As a 20-year-old son of Turkish nomads, Hamdi Ulukaya gave his first speech. He was nervous, but he told the dozens of people who were with him in a small town near the Euphrates River that he was going to write about injustice and human rights abuses. He would publish a newspaper to tackle political injustice.
“I had no idea how to publish a newspaper,” he says. “I did it anyway.” It was that newspaper that got him in trouble with the government, he explains, leading him to flee Turkey, immigrate to the United States, found the yogurt company Chobani, and started what would become a coalition of more than 200 companies seeking employment. for and support for refugees around the world.
On May 13, Ulukaya stood before a crowd of recent Northeastern University graduates in Boston’s Fenway Park, urging them to make a difference in the world as he has. Looking at their 20-year-old faces, he said, seeing himself at age 20, “I can tell you you all have the same fire in you.”
“I hope you don’t turn away from the things that make you uncomfortable,” he advised the audience. “My wish is that you turn to them, look them in the eye and work for the rest of your life to change them.”
Ulukaya founded Chobani after seeing a listing for a recently abandoned dairy in an economically depressed area of upstate New York. With the aim of employing as many people as possible – with a living wage and good fringe benefits – he developed Chobani into the best-selling Greek-style yogurt in the country. Along the way, he was told to keep quiet about his passion for helping and hiring refugees or else his company would be boycotted and he’d lose everything he’d worked toward. “I said, ‘If I’m going to lose everything, I’m going to tell the truth,'” he says.
Ulukaya uses his personal wealth to fund the Tent Partnership for Refugees, his global non-profit organization. He has also signed the Giving Pledge to commit most of his wealth to philanthropic endeavors.
There’s an irony the graduates have to face, he says: their generation is considered fragile snowflakes by some older people. “But here’s the truth: Your generation has had more junk in your path than just about any other generation in history,” he says, pointing to the Great Recession, mass shootings, social media bullying, racial injustice and the Covid-19 pandemic . “And we know you survived them all.”
“Innovation doesn’t happen when you’re comfortable.

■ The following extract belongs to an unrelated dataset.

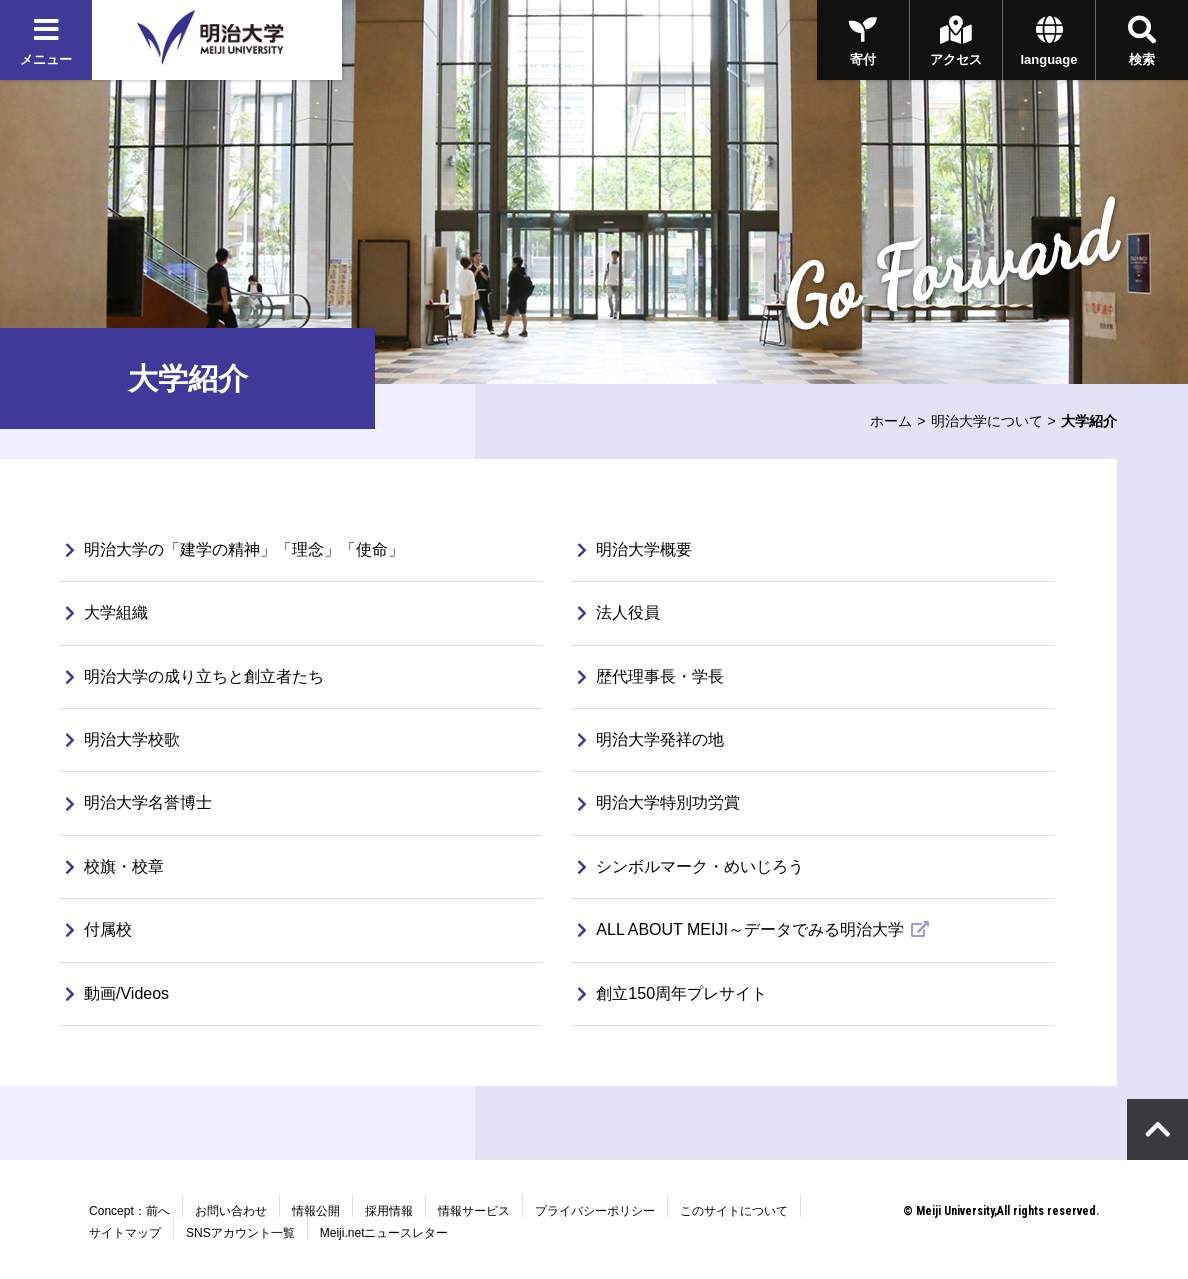 Image resolution: width=1188 pixels, height=1279 pixels. Describe the element at coordinates (125, 1233) in the screenshot. I see `サイトマップ` at that location.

Progress doesn’t happen when you’re comfortable. Change doesn’t happen when you’re comfortable,” Ulukaya told the graduates, letting them know they were all ready to create the change in the world they are pursuing – be it politicians to get serious about climate change, or executives to make diversity, equity and inclusion real priorities. ‘Of course I don’t have to tell you this. You are the poster children of uncomfortable.’